Supplied data ->
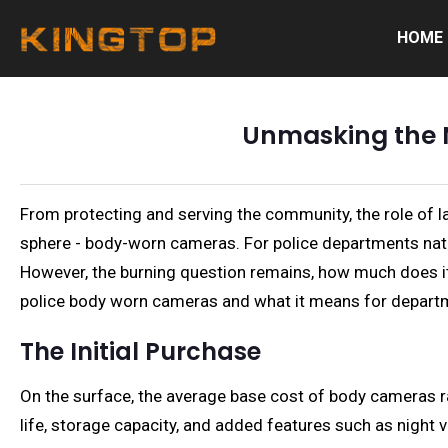
HOME
Unmasking the 
From protecting and serving the community, the role of l
sphere - body-worn cameras. For police departments nati
However, the burning question remains, how much does it r
police body worn cameras and what it means for departm
The Initial Purchase
On the surface, the average base cost of body cameras ra
life, storage capacity, and added features such as night 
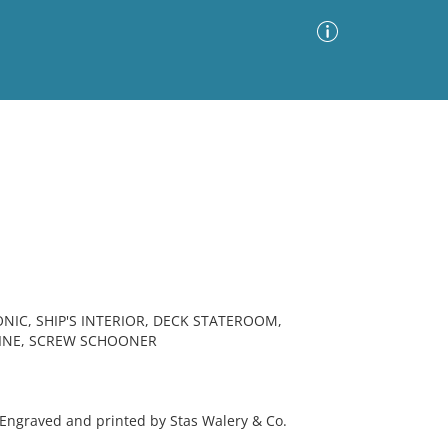
Advanced Search
Sort by
Images Only
ia
NIC, SHIP'S INTERIOR, DECK STATEROOM,
 LINE, SCREW SCHOONER
Engraved and printed by Stas Walery & Co.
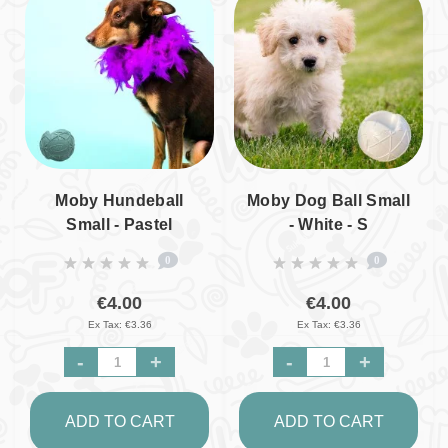
Moby Hundeball
Moby Dog Ball Small
Small - Pastel
- White - S
Turquoise - S
0
0
€4.00
€4.00
Ex Tax: €3.36
Ex Tax: €3.36
-
+
-
+
ADD TO CART
ADD TO CART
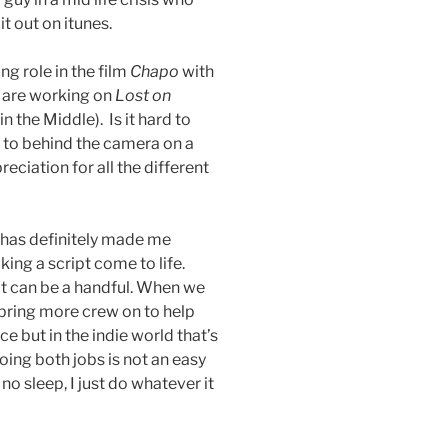
t out on itunes.
g role in the film
Chapo
with
 are working on
Lost on
the Middle). Is it hard to
a to behind the camera on a
eciation for all the different
 has definitely made me
king a script come to life.
t can be a handful. When we
bring more crew on to help
e but in the indie world that’s
oing both jobs is not an easy
no sleep, I just do whatever it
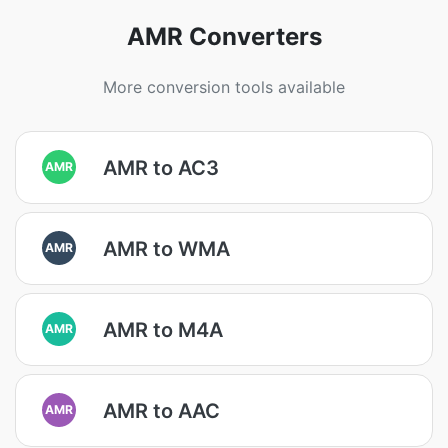
AMR Converters
More conversion tools available
AMR to AC3
AMR
AMR to WMA
AMR
AMR to M4A
AMR
AMR to AAC
AMR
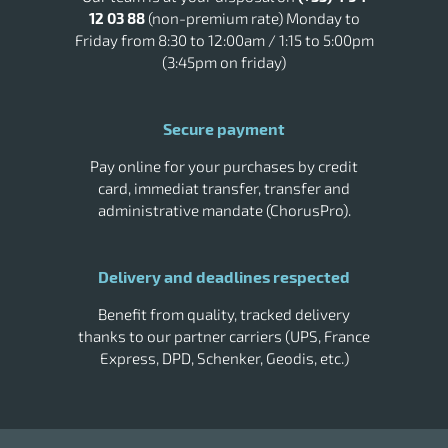
Tork Smart One Paper
Tork soap
12 03 88
(non-premium rate) Monday to
Vileda cleaning trolley
Wall trash
Friday from 8:30 to 12:00am / 1:15 to 5:00pm
(3:45pm on friday)
Secure payment
Pay online for your purchases by credit
card, immediat transfer, transfer and
administrative mandate (ChorusPro).
Delivery and deadlines respected
Benefit from quality, tracked delivery
thanks to our partner carriers (UPS, France
Express, DPD, Schenker, Geodis, etc.)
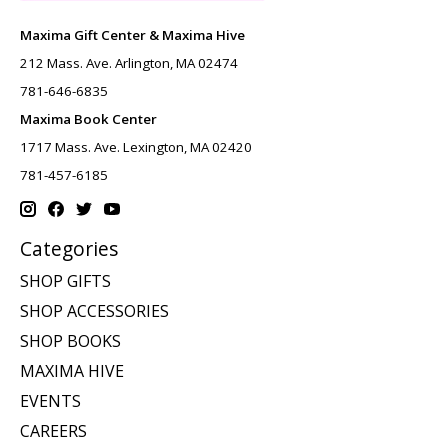
Maxima Gift Center & Maxima Hive
212 Mass. Ave. Arlington, MA 02474
781-646-6835
Maxima Book Center
1717 Mass. Ave. Lexington, MA 02420
781-457-6185
Categories
SHOP GIFTS
SHOP ACCESSORIES
SHOP BOOKS
MAXIMA HIVE
EVENTS
CAREERS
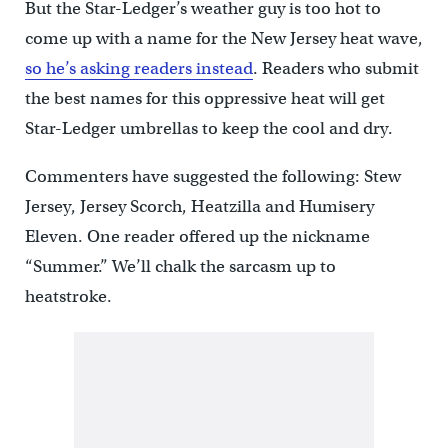
But the Star-Ledger’s weather guy is too hot to
come up with a name for the New Jersey heat wave,
so he’s asking readers instead
. Readers who submit
the best names for this oppressive heat will get
Star-Ledger umbrellas to keep the cool and dry.
Commenters have suggested the following: Stew
Jersey, Jersey Scorch, Heatzilla and Humisery
Eleven. One reader offered up the nickname
“Summer.” We’ll chalk the sarcasm up to
heatstroke.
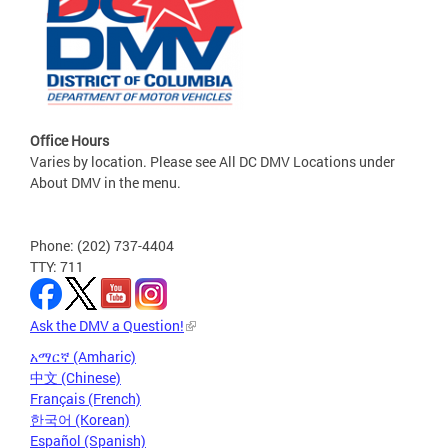
Office Hours
Varies by location. Please see All DC DMV Locations under
About DMV in the menu.
Phone: (202) 737-4404
TTY: 711
Ask the DMV a Question!
አማርኛ (Amharic)
中文 (Chinese)
Français (French)
한국어 (Korean)
Español (Spanish)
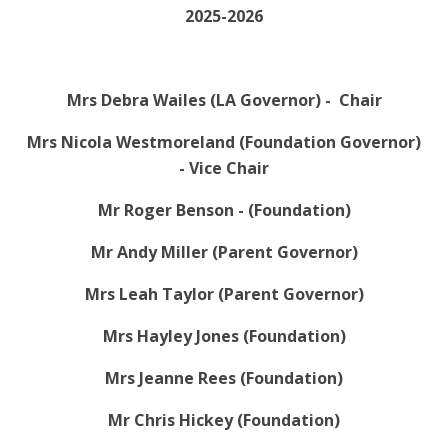
2025-2026
Mrs Debra Wailes (LA Governor) - Chair
Mrs Nicola Westmoreland (Foundation Governor)
- Vice Chair
Mr Roger Benson - (Foundation)
Mr Andy Miller (Parent Governor)
Mrs Leah Taylor (Parent Governor)
Mrs Hayley Jones (Foundation)
Mrs Jeanne Rees (Foundation)
Mr Chris Hickey (Foundation)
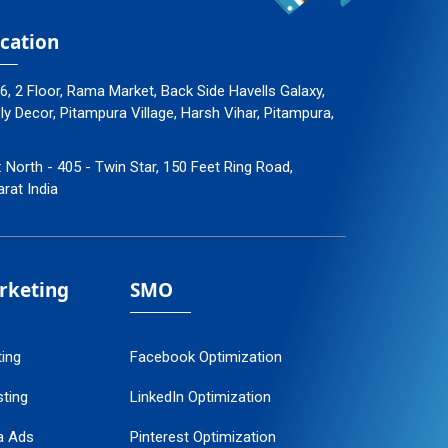
cation
96, 2 Floor, Rama Market, Back Side Havells Galaxy,
 Decor, Pitampura Village, Harsh Vihar, Pitampura,
: North - 405 - Twin Star, 150 Feet Ring Road,
arat India
arketing
SMO
ting
Facebook Optimization
ting
LinkedIn Optimization
a Ads
Pinterest Optimization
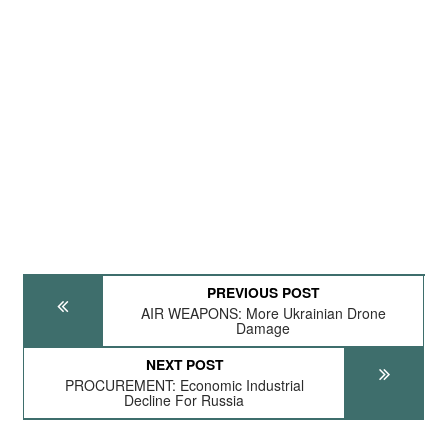
PREVIOUS POST
AIR WEAPONS: More Ukrainian Drone
Damage
NEXT POST
PROCUREMENT: Economic Industrial
Decline For Russia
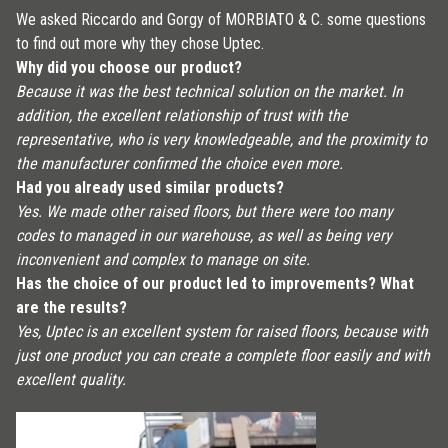
We asked Riccardo and Gorgy of MORBIATO & C. some questions
to find out more why they chose Uptec.
Why did you choose our product?
Because it was the best technical solution on the market. In
addition, the excellent relationship of trust with the
representative, who is very knowledgeable, and the proximity to
the manufacturer confirmed the choice even more.
Had you already used similar products?
Yes. We made other raised floors, but there were too many
codes to managed in our warehouse, as well as being very
inconvenient and complex to manage on site.
Has the choice of our product led to improvements? What
are the results?
Yes, Uptec is an excellent system for raised floors, because with
just one product you can create a complete floor easily and with
excellent quality.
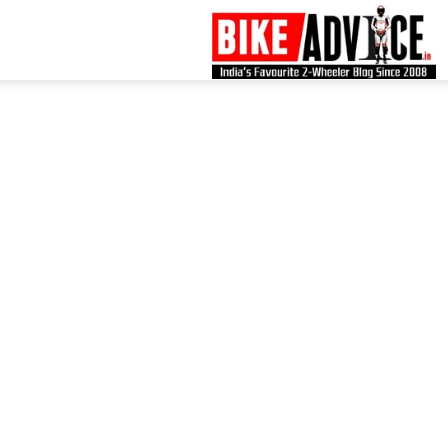
B
–
L
B
N
M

What you have to do ->
Report each line in the entries where the string "just" occurs.

Task answer ->
no sleep, I just do whatever it
just one product you can create a complete floor easily and with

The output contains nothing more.